A household management company built for working women and caregivers. Founded by Sarah Wood after 15 years watching senior executives struggle with the cognitive overhead of managing their personal lives - an invisible burden that professional success never seems to eliminate. The company provides household management services and mental-load support for people who run both a career and a home.
Sarah's M.A. is in Liberal Studies from The New School - the same institution known for producing artists, activists, and systems thinkers. Her career turned out to be all three.
She navigated eight years and five distinct roles at Google before leaving - a tenure that put her inside Learning & Development, Cloud, Ads, People Ops, and Philanthropy.

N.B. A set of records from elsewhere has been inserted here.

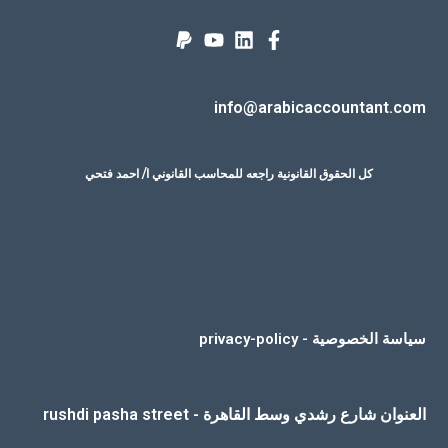
info@arabicaccountant.com
كل الحقوق القانونية راجعه للمحاسب القانوني ا/ احمد فتحي
سياسة الخصوصية - privacy-policy
العنوان شارع رشدي وسط القاهرة - rushdi pasha street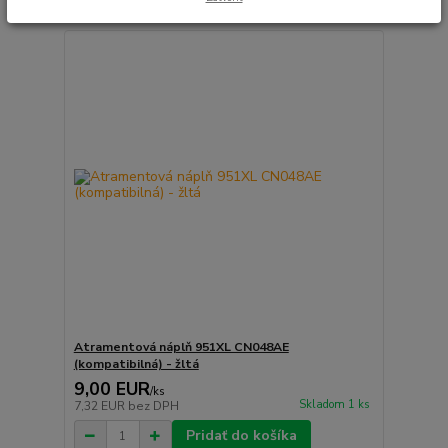
Atramentová náplň 951XL CN048AE
(kompatibilná) - žltá
9,00 EUR
/
ks
Skladom 1 ks
7,32 EUR
bez DPH
Pridať do košíka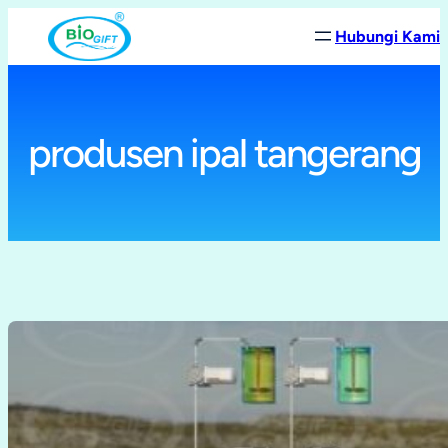
Lewati
Hubungi Kami
ke
konten
produsen ipal tangerang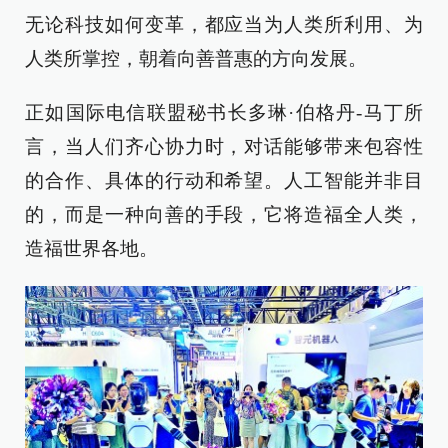
无论科技如何变革，都应当为人类所利用、为
人类所掌控，朝着向善普惠的方向发展。
正如国际电信联盟秘书长多琳·伯格丹-马丁所
言，当人们齐心协力时，对话能够带来包容性
的合作、具体的行动和希望。人工智能并非目
的，而是一种向善的手段，它将造福全人类，
造福世界各地。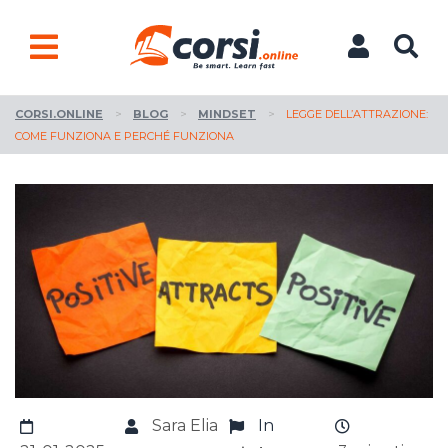
CORSI.ONLINE
>
BLOG
>
MINDSET
>
LEGGE DELL’ATTRAZIONE:
COME FUNZIONA E PERCHÉ FUNZIONA
Sara Elia
In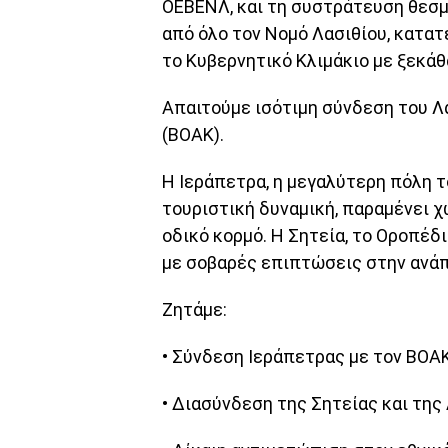
ΟΕΒΕΝΛ, και τη συστράτευση θεσ
από όλο τον Νομό Λασιθίου, κατα
το Κυβερνητικό Κλιμάκιο με ξεκάθ
Απαιτούμε ισότιμη σύνδεση του Λ
(ΒΟΑΚ).
Η Ιεράπετρα, η μεγαλύτερη πόλη τ
τουριστική δυναμική, παραμένει 
οδικό κορμό. Η Σητεία, το Οροπέδ
με σοβαρές επιπτώσεις στην ανάπ
Ζητάμε:
• Σύνδεση Ιεράπετρας με τον ΒΟΑ
• Διασύνδεση της Σητείας και της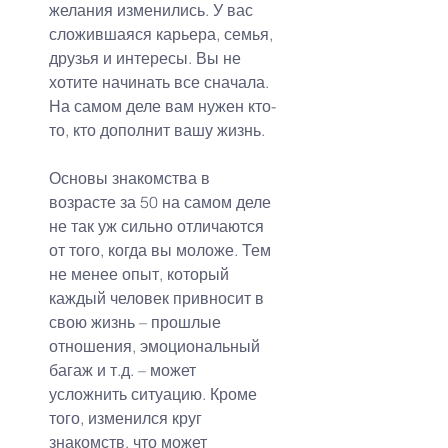
желания изменились. У вас 
сложившаяся карьера, семья, 
друзья и интересы. Вы не 
хотите начинать все сначала. 
На самом деле вам нужен кто-
то, кто дополнит вашу жизнь.
Основы знакомства в 
возрасте за 50 на самом деле 
не так уж сильно отличаются 
от того, когда вы моложе. Тем 
не менее опыт, который 
каждый человек привносит в 
свою жизнь – прошлые 
отношения, эмоциональный 
багаж и т.д. – может 
усложнить ситуацию. Кроме 
того, изменился круг 
знакомств, что может 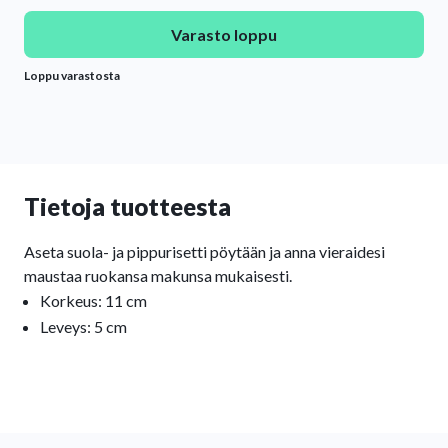
Varasto loppu
Loppu varastosta
Tietoja tuotteesta
Aseta suola- ja pippurisetti pöytään ja anna vieraidesi
maustaa ruokansa makunsa mukaisesti.
Korkeus: 11 cm
Leveys: 5 cm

Easy Living Collective's contact is in the 818 area code - the San Fernando Valley's own area code - for a company solving a very LA problem: doing too much at once.
The technologies at GoFundMe where she works include Anthropic Claude, Databricks, Snowflake, and LangGraph - she operates at the frontier of AI-assisted operations, whether she'd put it that way or not.
The 90% return-to-operation rate for wildfire grant recipients isn't a talking point. It's a year-long measured outcome that most emergency relief programs never bother to track.
What Drives Her
Sarah built Easy Living Collective on a conviction that the domestic and administrative labor of running a household is real, measurable, and fixable - and that nobody was treating it that way. The "mental load" is her subject matter, not a metaphor.
From the wildfire grant program to Google.org to People Ops, Sarah's fingerprint is on the full chain of delivery - not just strategy or launch, but the follow-through that tells you whether it actually worked. She counts the 90%.
Each of Sarah's moves - from learning & development to ads infrastructure to philanthropy to crowdfunding - has followed a through-line: getting resources to people who need them, inside systems complex enough to bury that goal. She keeps finding the buried goal.